Insight Report: What Types of Professional Development Do Workers Want?
As part of a continuing series to bring you intelligence from the workforce, we learned that workers prize employers who offered professional development. Because that type of development can take so many forms, including conferences, degree programs and on site training, we decided to gather more information from our database of workers.
Types of Professional Development
Professional development is prized by workers, it seems, because it demonstrates to them that their satisfaction and growth is important to the company. Development can be formalized or informal, based on the company culture, but usually takes one of a few forms:
- Tuition Assistance: Chipotle recently made headlines for it new partnership with Guild Education to expand tuition reimbursement and college-credit programs. Chipotle offers up to $5,250 per year in educational benefits each year to its employees, one sign of the importance of offering educational benefits in a tight labor market.
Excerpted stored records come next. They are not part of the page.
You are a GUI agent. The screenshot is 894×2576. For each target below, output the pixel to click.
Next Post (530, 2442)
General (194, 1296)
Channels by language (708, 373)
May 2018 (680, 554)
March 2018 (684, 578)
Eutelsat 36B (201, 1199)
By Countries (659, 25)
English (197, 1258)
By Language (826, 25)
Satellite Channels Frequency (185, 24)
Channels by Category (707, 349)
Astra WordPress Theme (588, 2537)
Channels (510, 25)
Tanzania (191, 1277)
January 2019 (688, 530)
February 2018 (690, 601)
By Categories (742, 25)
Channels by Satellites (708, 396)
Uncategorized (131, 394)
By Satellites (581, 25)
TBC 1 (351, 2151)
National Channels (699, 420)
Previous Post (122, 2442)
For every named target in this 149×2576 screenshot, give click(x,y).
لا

- On-site training: A common offering at companies focused on employee growth and satisfaction (and a popular performer in our poll), on-site training offers maximal convenience for employees and can be tailored to job function or company objective. Larger companies often run a department focused on staff training (a function that normally resides within HR). On site training is also a useful way of establishing a culture focused on employee success and fulfillment. If you don’t currently have an organized commitment to on-site training, consider developing one.
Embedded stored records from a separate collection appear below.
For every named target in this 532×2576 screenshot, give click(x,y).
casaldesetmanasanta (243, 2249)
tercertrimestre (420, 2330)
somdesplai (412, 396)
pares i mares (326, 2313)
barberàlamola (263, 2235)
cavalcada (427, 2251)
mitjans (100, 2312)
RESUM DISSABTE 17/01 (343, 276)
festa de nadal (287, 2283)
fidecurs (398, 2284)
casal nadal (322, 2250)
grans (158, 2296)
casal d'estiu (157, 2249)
- Off-site training: this would usually be “professional development” courses offered by a local university, college or training center which can be taken for enrichment but not applied to a degree-based program. Examples of off-site training might range from anything from time management to accounting to public speaking skills. The advantage of off-site training is that an employee can find something tailored exactly to his or her needs. In our poll, off-site training ranked lower than on-site training, perhaps because the latter is more convenient and also offers the added benefit of team-building.
- Professional conferences: Usually considered the bread-and-butter of professional development, conferences did not rank well on our poll, perhaps because respondents consider conference attendance as a basic part of their job, dislike travel or just prefer other forms of development. The advantage of a conference can be the chance to network with others in the same industry, and also pack in a large amount of content on a given subject in one day. It’s clear, however, that this is not the preferred professional development of our respondents.
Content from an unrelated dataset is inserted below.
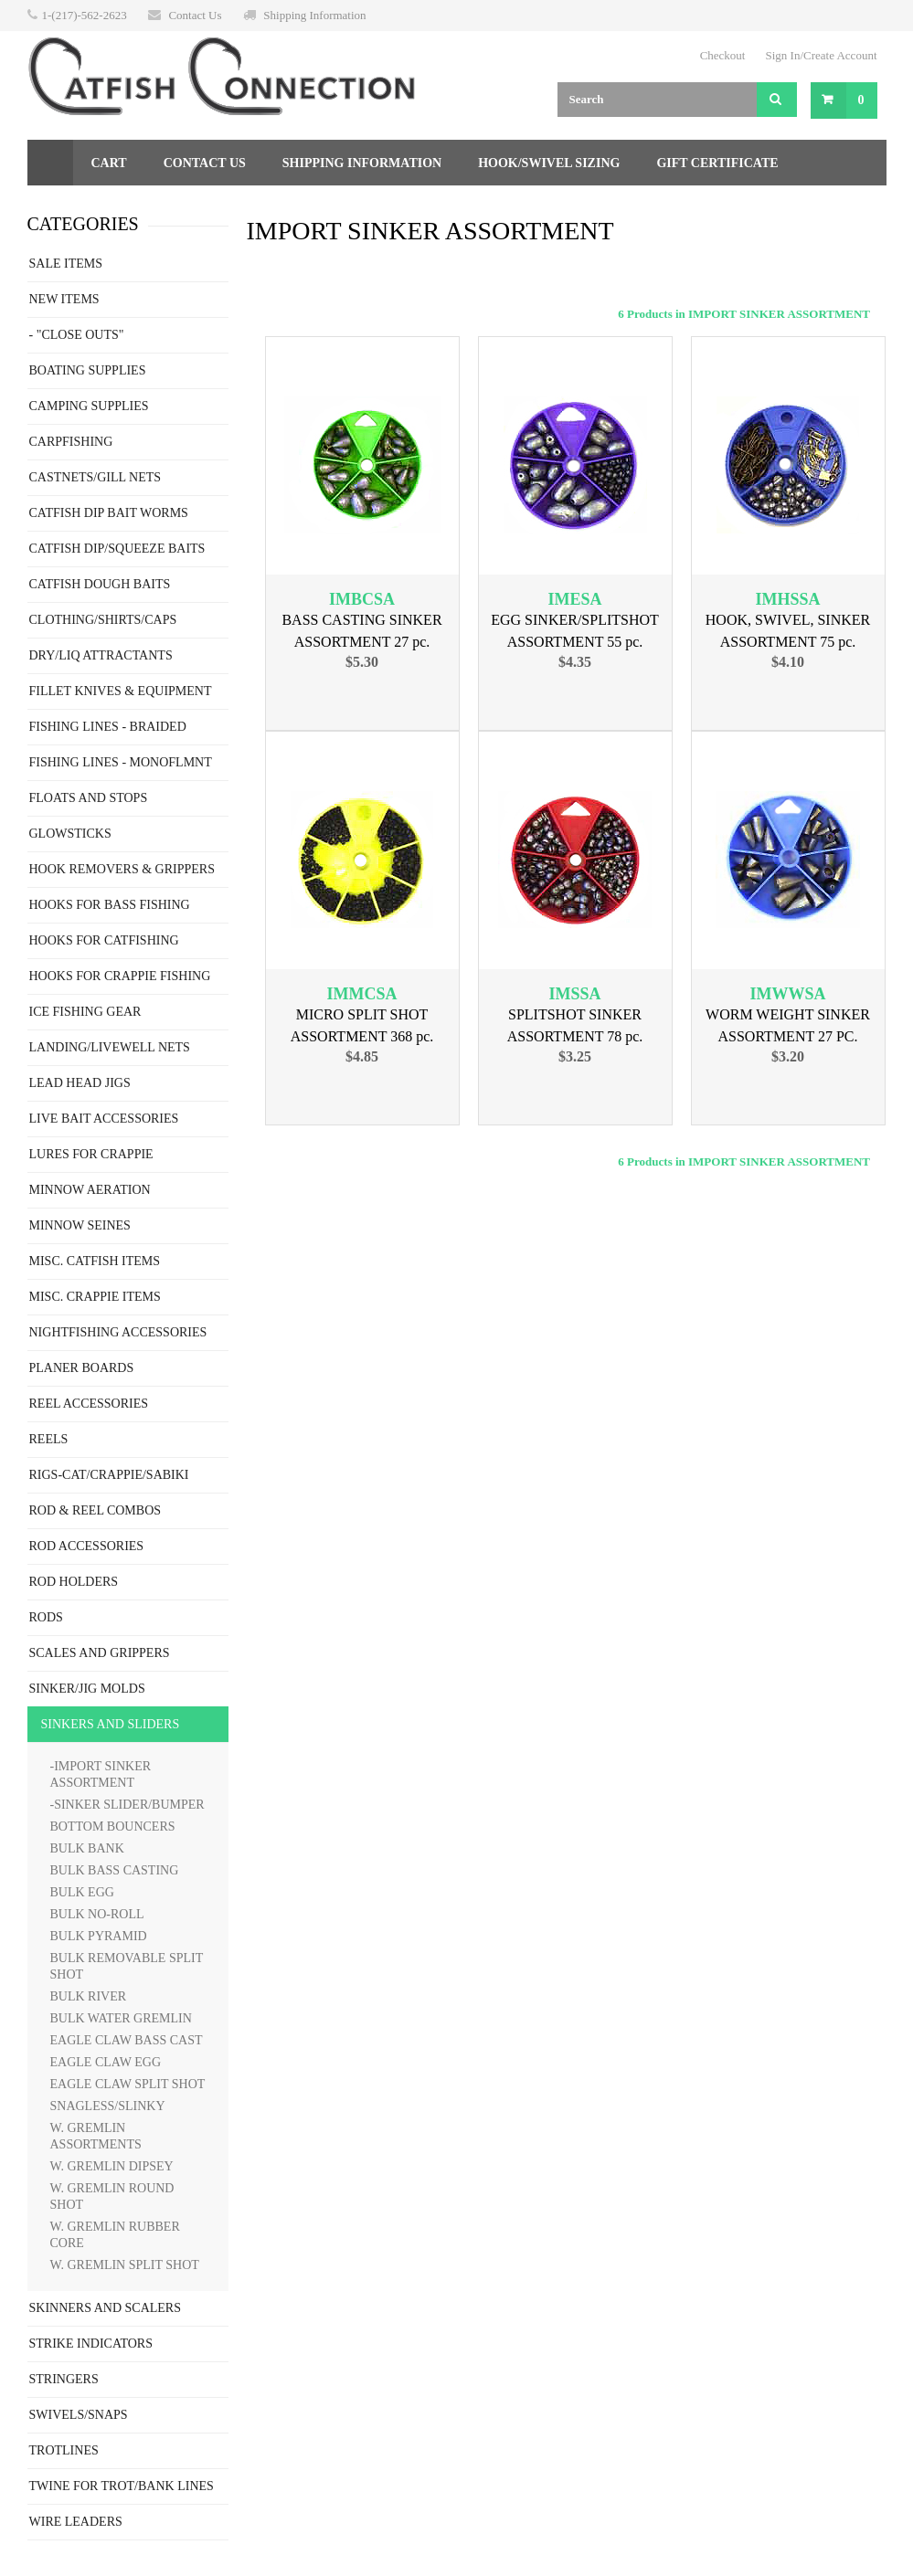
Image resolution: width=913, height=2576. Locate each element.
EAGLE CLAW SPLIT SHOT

- Paid time for “side projects”: this is an idea made famous by Google, in which employees are encouraged to spend 20% of their time working on things outside of their traditional job functions. At Google, it’s credited for the invention of Gmail and Adsense. But in practice, it may be one of the hardest ideas to implement, and many believe it does not really exist in practice at Google. The valuable takeaways from this type of setup are real, however: it makes sense to get workers out of their “comfort zones” from time to time, and be willing to cultivate and encourage skills that may not be obvious from their typical day-to-day work setup.